Upgrading a Cluster Installation¶
Find out Run:ai Cluster version¶
To find the Run:ai cluster version before and after upgrade run:
helm list -n runai -f runai-cluster
and record the chart version in the form of runai-cluster-<version-number>
Upgrade Run:ai cluster¶
Run:
kubectl apply -f https://raw.githubusercontent.com/run-ai/public/main/runai-crds.yaml
helm repo update
helm get values runai-cluster -n runai > values.yaml
helm upgrade runai-cluster runai/runai-cluster -n runai -f values.yaml
Upgrade from version 2.2 or older to version 2.3 or higher¶
Delete the cluster as described here and perform cluster installation again.
Upgrade from version 2.3 or older to version 2.4 or higher¶
Note
We recommend working with Run:ai support to perform this upgrade during a planned downtime.
- Make sure you have no fractional jobs running. These are Jobs that have been assigned a part of a GPU as described here.
- Upgrade the cluster as described above.
- Change NVIDIA Software installation as described below:
Previous install of the GPU Operator¶
If you have previously installed the NVIDIA GPU Operator, we recommend uninstalling the Operator and installing it again. Use NVIDIA Operator version 1.9 or higher.

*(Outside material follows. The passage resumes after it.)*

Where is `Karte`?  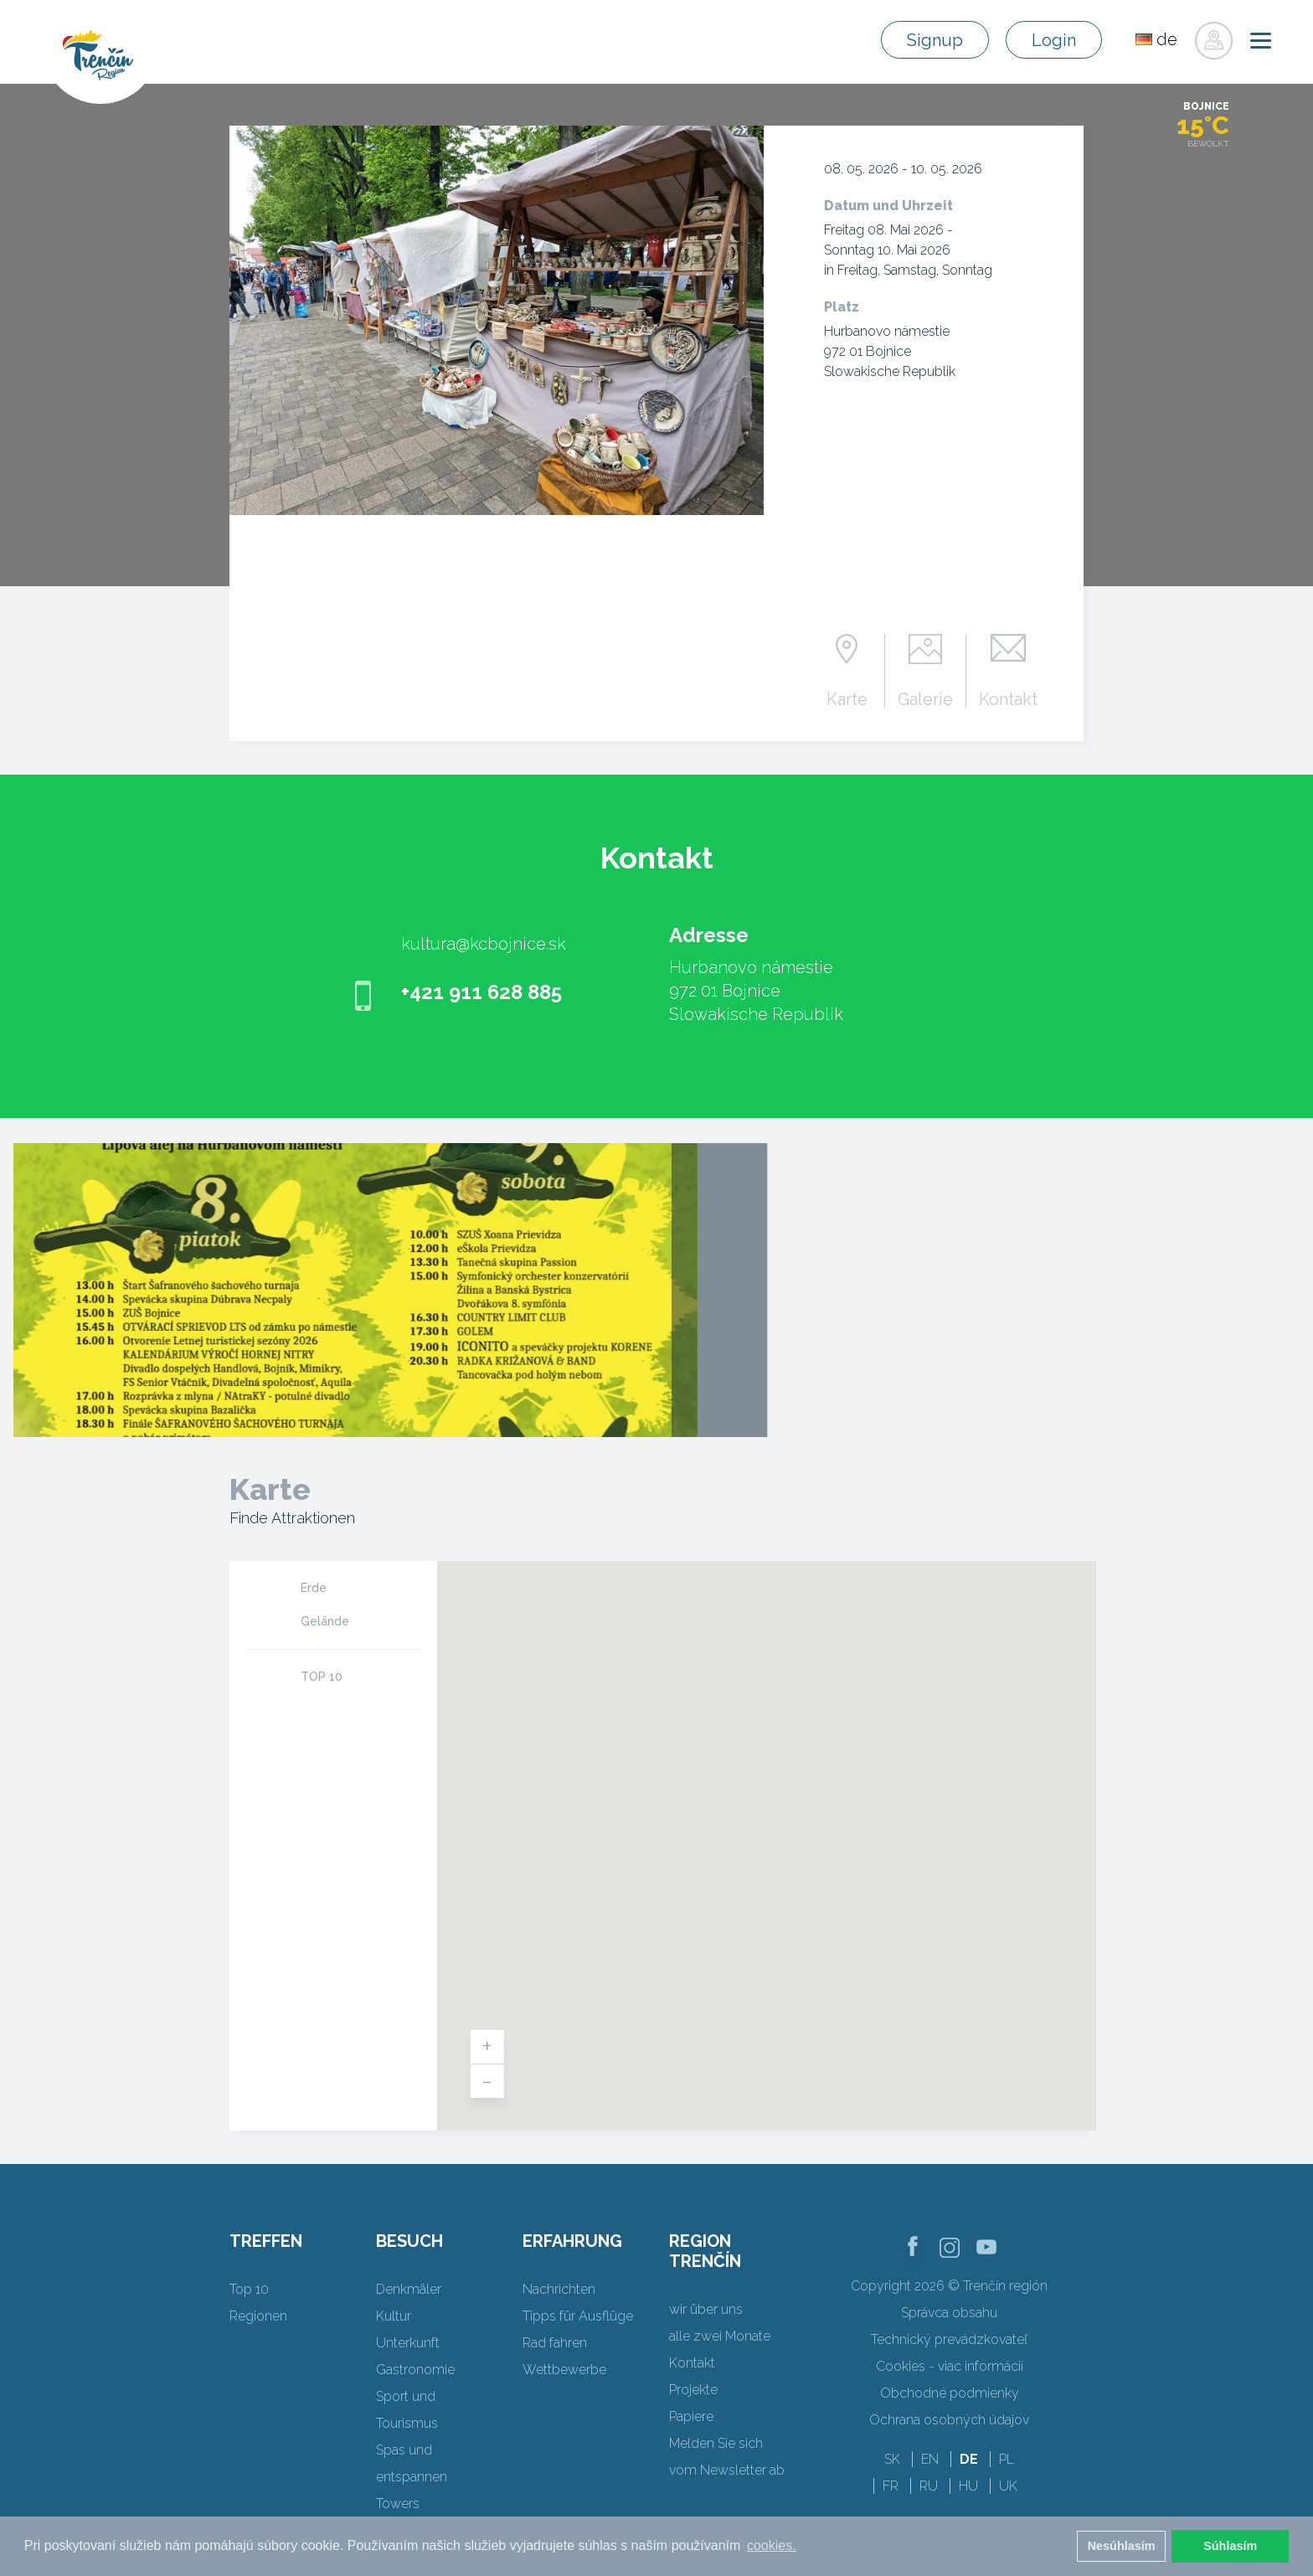
Karte is located at coordinates (847, 698).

Previous install of NVIDIA software on Each Node¶
An alternative method described in the past is to install NVIDIA software on each node separately. This method is documented by NVIDIA here and is no longer recommended for Run:ai.
If used, to upgrade Run:ai, you must now install the NVIDIA GPU Operator version 1.9 or higher, while taking into account the parts that are already installed on your system (typically the NVIDIA Drivers and the NVIDIA toolkit). Use the GPU Operator flags: --set driver.enabled=false --set toolkit.enabled=false --set migManager.enabled=false
.
After the installation/upgrade of both gpu-operator and runai-cluster, run: kubectl rollout restart ds nvidia-device-plugin-daemonset -n gpu-operator
Verify successful installation¶
To verify that the upgrade has succeeded run:
kubectl get pods -n runai
Verify that all pods are running or completed.